* _Exercise instructions_:
Each line of the data that includes "named" must be copied.

Collected data:
+---+
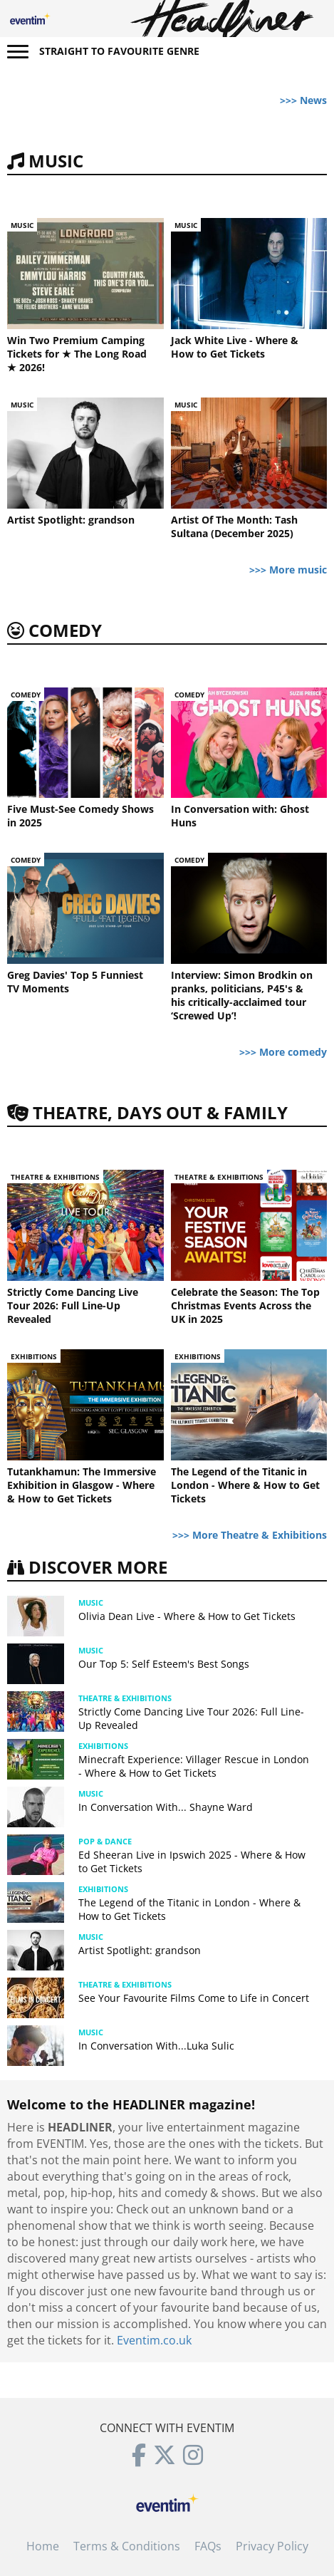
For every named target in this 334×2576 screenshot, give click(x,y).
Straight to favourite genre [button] (119, 51)
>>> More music (288, 569)
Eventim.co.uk (154, 2340)
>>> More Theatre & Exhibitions (249, 1535)
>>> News (303, 100)
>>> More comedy (283, 1052)
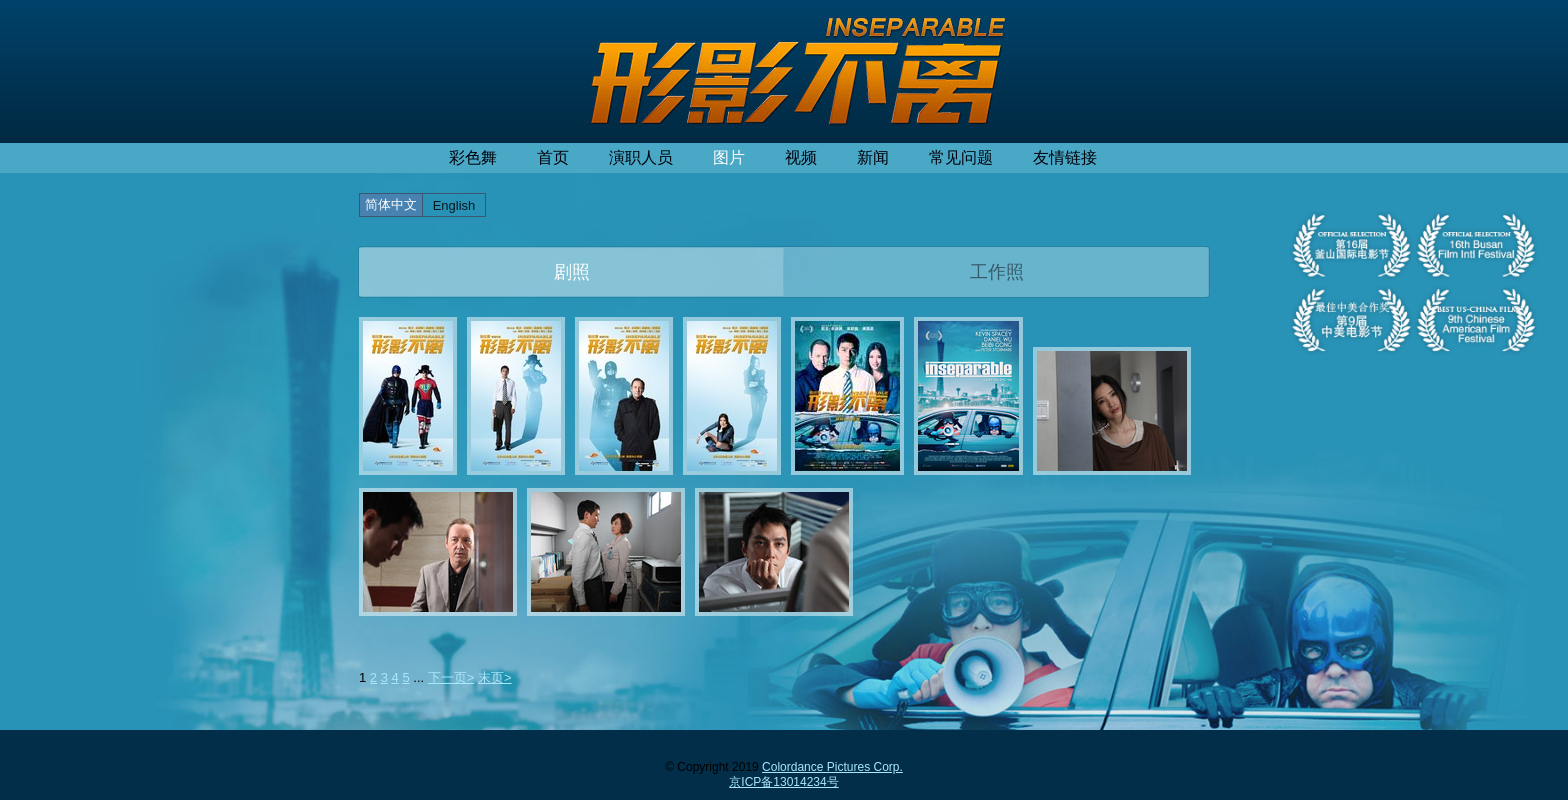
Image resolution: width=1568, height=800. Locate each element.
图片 (729, 157)
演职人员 (641, 157)
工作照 (997, 272)
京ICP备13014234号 (783, 782)
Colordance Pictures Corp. (832, 767)
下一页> (451, 677)
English (454, 205)
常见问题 (961, 157)
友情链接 (1065, 157)
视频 (801, 157)
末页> (495, 677)
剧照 (572, 272)
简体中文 (391, 204)
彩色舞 (473, 157)
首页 (553, 157)
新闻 (873, 157)
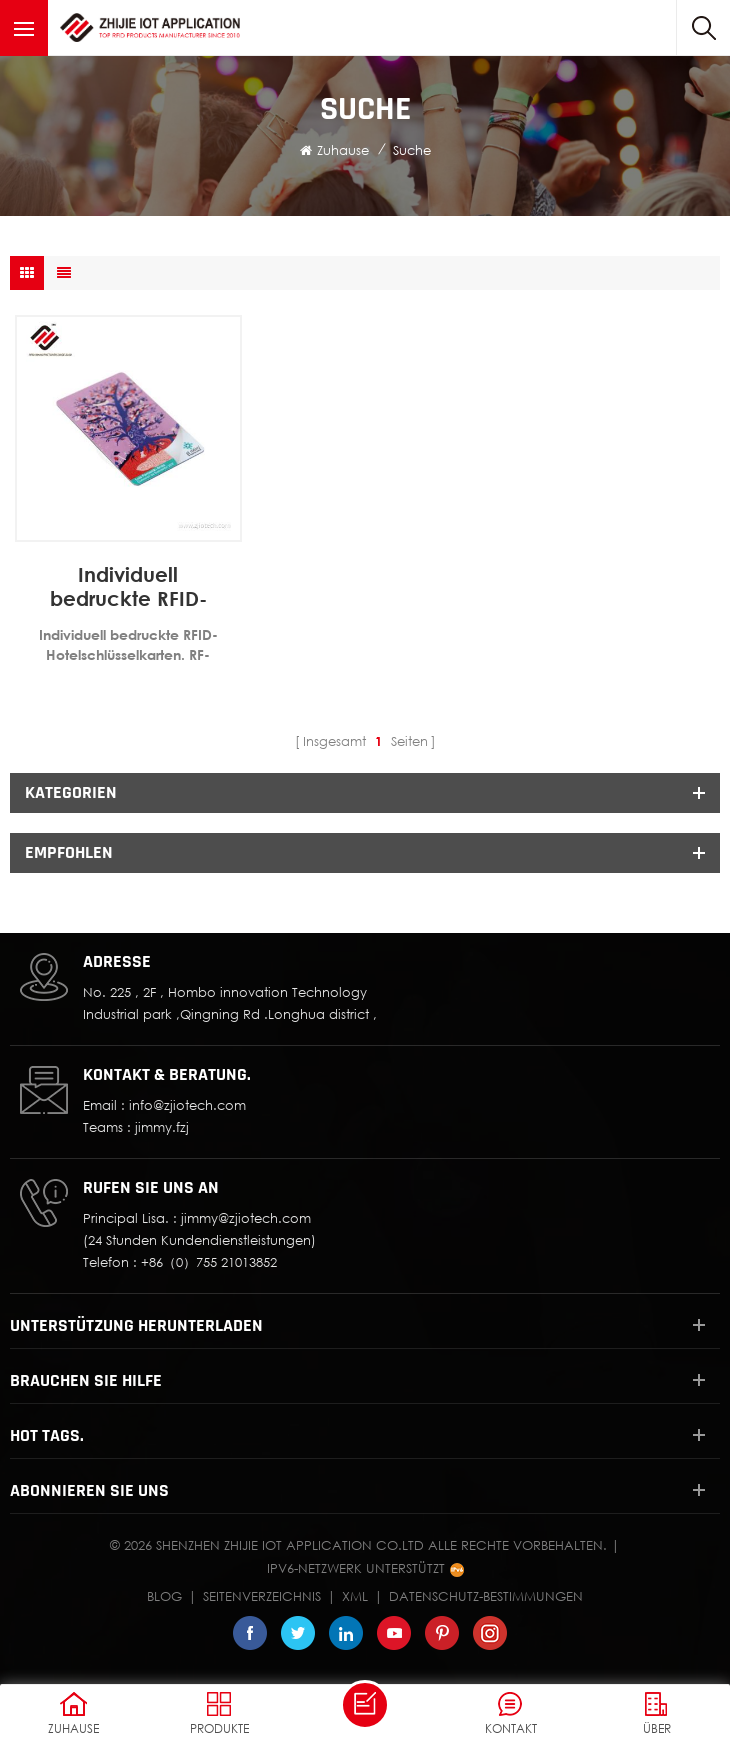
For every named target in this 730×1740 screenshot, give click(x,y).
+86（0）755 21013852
+---+
* _Solution_:
For every named target in this 334×2576 screenshot, give click(x,y).
For every named target in this 730×1740 screenshot, give click(x,y).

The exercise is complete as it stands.